* **Task**
Return every line from the records below that has the word "other".

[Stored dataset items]
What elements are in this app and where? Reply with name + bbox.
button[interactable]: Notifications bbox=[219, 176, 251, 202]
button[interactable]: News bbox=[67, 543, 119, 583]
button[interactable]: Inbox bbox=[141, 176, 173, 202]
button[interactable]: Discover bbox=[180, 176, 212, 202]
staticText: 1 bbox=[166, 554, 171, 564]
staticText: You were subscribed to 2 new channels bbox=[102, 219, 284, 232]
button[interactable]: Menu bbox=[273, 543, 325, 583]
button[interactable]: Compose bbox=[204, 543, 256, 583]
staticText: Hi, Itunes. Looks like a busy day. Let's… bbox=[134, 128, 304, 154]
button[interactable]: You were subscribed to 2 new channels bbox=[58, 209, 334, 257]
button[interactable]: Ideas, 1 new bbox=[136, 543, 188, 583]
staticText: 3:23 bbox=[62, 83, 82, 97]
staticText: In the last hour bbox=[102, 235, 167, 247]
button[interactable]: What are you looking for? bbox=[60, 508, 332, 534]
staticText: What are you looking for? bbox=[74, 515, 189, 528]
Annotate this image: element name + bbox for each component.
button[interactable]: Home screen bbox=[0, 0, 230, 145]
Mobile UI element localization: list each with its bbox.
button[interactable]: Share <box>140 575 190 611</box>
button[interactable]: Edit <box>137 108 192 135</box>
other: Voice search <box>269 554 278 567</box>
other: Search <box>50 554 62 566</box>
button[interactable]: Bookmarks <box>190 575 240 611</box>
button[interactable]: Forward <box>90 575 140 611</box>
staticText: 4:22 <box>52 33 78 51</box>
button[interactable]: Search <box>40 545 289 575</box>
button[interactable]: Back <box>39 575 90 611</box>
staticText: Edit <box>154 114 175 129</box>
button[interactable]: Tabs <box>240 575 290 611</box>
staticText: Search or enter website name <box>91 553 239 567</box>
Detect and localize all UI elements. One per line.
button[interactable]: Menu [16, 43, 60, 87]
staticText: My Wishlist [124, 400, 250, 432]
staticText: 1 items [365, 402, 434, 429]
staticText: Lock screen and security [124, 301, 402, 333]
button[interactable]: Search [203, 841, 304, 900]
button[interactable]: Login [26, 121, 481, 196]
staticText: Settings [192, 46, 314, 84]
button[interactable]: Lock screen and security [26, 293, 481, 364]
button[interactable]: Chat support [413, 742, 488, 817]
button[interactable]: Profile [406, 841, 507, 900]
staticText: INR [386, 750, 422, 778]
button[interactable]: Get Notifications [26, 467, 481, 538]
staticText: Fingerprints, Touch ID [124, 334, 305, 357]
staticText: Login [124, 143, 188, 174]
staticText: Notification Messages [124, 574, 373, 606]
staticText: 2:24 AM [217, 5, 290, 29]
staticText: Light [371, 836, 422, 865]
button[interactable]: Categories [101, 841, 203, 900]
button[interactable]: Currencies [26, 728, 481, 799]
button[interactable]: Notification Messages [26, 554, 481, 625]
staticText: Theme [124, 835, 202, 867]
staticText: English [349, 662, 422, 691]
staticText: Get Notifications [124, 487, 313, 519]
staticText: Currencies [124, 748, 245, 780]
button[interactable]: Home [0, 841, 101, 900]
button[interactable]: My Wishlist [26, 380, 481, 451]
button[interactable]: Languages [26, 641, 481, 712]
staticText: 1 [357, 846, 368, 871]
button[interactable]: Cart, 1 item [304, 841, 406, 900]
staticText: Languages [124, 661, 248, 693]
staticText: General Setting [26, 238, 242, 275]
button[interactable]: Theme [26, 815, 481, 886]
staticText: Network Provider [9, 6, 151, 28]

* **Output for this task**
other: Voice search <box>269 554 278 567</box>
other: Search <box>50 554 62 566</box>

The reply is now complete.